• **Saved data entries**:

* * * *

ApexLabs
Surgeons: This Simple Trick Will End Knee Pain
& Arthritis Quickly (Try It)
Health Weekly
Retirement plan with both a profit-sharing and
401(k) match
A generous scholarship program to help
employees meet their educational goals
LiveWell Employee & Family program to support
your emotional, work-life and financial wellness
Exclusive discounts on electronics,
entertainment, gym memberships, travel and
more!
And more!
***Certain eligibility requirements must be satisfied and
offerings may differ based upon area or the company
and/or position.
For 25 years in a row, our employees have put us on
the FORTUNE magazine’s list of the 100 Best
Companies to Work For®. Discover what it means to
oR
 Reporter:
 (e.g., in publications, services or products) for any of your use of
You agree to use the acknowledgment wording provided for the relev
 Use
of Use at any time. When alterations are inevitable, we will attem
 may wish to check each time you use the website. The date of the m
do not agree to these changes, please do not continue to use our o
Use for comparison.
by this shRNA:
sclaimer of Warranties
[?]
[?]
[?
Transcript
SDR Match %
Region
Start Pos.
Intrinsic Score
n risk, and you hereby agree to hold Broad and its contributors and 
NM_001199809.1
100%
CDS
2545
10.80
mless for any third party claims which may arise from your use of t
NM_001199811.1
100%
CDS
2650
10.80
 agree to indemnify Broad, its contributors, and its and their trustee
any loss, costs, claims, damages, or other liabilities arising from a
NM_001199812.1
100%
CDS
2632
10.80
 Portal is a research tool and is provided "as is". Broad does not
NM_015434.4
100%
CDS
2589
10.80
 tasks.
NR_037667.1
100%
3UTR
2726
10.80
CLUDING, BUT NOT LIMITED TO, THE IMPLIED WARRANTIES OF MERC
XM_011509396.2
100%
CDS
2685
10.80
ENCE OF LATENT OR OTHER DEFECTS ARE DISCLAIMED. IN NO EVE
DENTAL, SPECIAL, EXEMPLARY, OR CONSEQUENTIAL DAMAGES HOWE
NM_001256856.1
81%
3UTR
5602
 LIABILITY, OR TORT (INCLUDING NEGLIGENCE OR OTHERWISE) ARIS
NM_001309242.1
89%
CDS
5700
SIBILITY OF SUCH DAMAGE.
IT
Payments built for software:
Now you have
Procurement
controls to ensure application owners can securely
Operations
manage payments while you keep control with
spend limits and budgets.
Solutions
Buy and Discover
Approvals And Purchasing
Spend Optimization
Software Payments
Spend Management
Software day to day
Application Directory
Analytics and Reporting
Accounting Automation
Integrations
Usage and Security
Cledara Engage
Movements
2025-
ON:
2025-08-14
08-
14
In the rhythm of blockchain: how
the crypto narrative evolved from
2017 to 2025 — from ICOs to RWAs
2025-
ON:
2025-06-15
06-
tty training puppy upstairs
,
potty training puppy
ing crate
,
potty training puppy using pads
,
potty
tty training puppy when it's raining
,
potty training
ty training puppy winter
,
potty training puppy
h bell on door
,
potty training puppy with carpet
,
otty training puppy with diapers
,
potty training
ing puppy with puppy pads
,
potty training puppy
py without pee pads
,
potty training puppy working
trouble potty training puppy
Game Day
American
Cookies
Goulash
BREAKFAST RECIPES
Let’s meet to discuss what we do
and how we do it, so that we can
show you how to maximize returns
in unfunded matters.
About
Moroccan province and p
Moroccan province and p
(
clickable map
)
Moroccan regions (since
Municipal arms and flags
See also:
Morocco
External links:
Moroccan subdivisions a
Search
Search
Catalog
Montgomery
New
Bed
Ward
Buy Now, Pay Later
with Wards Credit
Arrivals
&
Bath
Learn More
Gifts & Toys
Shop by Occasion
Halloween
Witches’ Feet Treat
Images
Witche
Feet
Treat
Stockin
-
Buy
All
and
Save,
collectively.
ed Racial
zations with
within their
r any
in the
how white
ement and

* * * *

Only the lines that contain the string "what" should be copied from the entries above.

• **YOUR SOLUTION**:
Companies to Work For®. Discover what it means to
Let’s meet to discuss what we do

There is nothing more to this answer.